Pfizer is conducting its own studies, but the other candidates in Warp Speed’s portfolio are part of trials that are overseen by a single data and safety monitoring board, an independent expert group that takes peeks at the otherwise blinded data and can stop trials early if participants are harmed or convincing efficacy signals surface. The board is scheduled to examine the data from each study when there are about 50 events and again when there are 100. In Pfizer’s studies, the first look will happen after only 32 events.

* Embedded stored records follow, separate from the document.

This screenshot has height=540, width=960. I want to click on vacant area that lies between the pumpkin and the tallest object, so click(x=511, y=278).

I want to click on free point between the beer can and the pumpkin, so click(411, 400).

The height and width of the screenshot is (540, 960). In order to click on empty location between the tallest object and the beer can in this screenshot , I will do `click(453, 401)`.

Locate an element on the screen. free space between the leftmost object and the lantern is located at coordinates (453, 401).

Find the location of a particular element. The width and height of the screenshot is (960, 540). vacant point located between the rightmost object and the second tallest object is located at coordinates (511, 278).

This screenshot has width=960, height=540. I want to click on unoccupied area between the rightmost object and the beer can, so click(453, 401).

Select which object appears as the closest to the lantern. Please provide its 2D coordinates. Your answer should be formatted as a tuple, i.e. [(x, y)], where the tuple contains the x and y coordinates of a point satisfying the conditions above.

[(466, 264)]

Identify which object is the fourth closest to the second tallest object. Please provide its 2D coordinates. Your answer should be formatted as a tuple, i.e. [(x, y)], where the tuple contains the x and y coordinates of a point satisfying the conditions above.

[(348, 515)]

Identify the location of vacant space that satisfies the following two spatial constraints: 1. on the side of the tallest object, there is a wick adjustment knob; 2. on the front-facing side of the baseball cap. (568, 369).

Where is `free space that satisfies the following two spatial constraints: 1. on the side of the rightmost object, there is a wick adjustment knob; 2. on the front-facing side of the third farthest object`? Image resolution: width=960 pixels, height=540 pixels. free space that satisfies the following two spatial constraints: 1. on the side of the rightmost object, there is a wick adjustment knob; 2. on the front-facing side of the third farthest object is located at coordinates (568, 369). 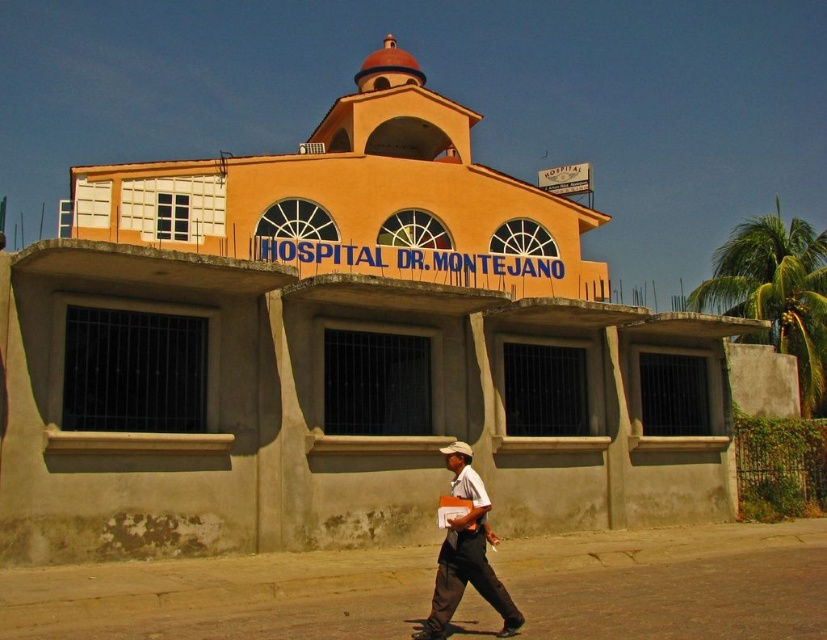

By Corey’s calculations, only about one in five COVID-19 cases qualifying as an event would be “medically complicated,” meaning there might only be 10 when a trial ends after 50 events. That would make “true assessment of vaccine efficacy in this important area skimpy at best,” he said. The study’s projected timelines suggest the period between accruing 50 and 150 events is only 7 weeks. “One triples the amount one could learn about vaccine efficacy” in those weeks, Corey said. “We must insist these trials be allowed to provide the scientific underpinnings of our COVID-19 vaccination strategy.”

Some researchers contend that if a vaccine that prevents mild symptoms, it likely will prevent severe disease as well. On the other hand, William Haseltine, a pioneering HIV/AIDS researcher who left academia and started several biotechnology companies, argued in Forbes magazine last month that FDA standards should require an even higher standard than Corey calls for: prevention of infection.

Making sure COVID-19 vaccines go through a solid approval process and building confidence in them is of one of the most important issues in this pandemic, Johns Hopkins epidemiologist Chris Beyrer, the event’s co-convener and moderator, told Science afterward. “Having utterly failed the ground game, we now are in a position where there’s so much community transmission, we don’t get out of this without a vaccine,” Beyrer said. “So the idea that the last potential tool in the toolkit to get us out of this COVID epidemic in the U.S. could be scuttled for a brief political bounce and setback is a potentially catastrophic outcome. And that’s why we’re so concerned.”

The recovering COVID-19 patient whose name wasn’t mentioned saw it differently. “New FDA Rules make it more difficult for them to speed up vaccines for approval before Election Day,” Trump tweeted this morning. “Just another political hit job!”